WHAT TO WORK ON
Transcribe every entry word for word. Skip the pictures.

[Stored data entries]
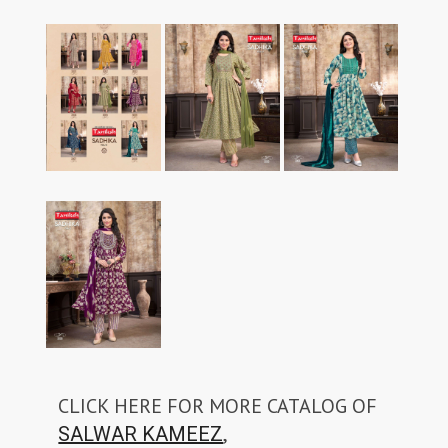
CLICK HERE FOR MORE CATALOG OF
,
SALWAR KAMEEZ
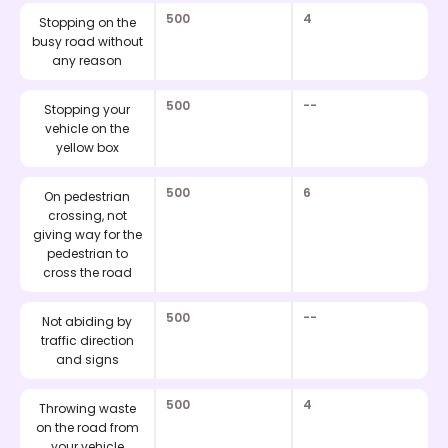
500
4
Stopping on the
busy road without
any reason
500
--
Stopping your
vehicle on the
yellow box
500
6
On pedestrian
crossing, not
giving way for the
pedestrian to
cross the road
500
--
Not abiding by
traffic direction
and signs
500
4
Throwing waste
on the road from
your vehicle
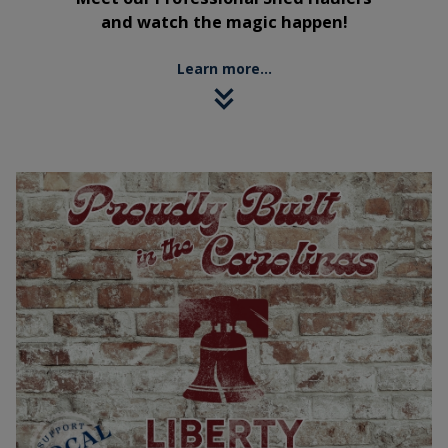
and watch the magic happen!
Learn more...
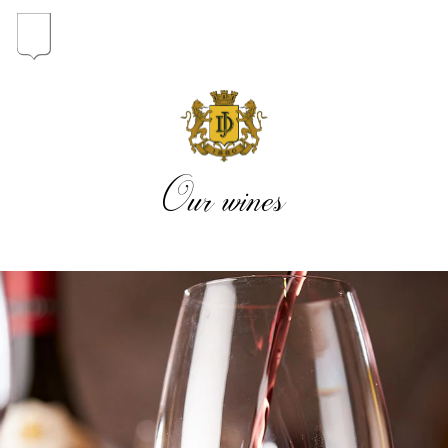
In the heart of the Estate
In pursuit of Excellence
Our wines
Introduction of the Family
Pioneers in Oregon
Our wines
The vintages
The vineyard map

RESPONSE AREA
CLICK HERE FOR MORE CATALOG OF
,
SALWAR KAMEEZ
500
4
Stopping on the
busy road without
any reason
500
--
Stopping your
vehicle on the
yellow box
500
6
On pedestrian
crossing, not
giving way for the
pedestrian to
cross the road
500
--
Not abiding by
traffic direction
and signs
500
4
Throwing waste
on the road from
your vehicle
and watch the magic happen!
Learn more...
In the heart of the Estate
In pursuit of Excellence
Our wines
Introduction of the Family
Pioneers in Oregon
Our wines
The vintages
The vineyard map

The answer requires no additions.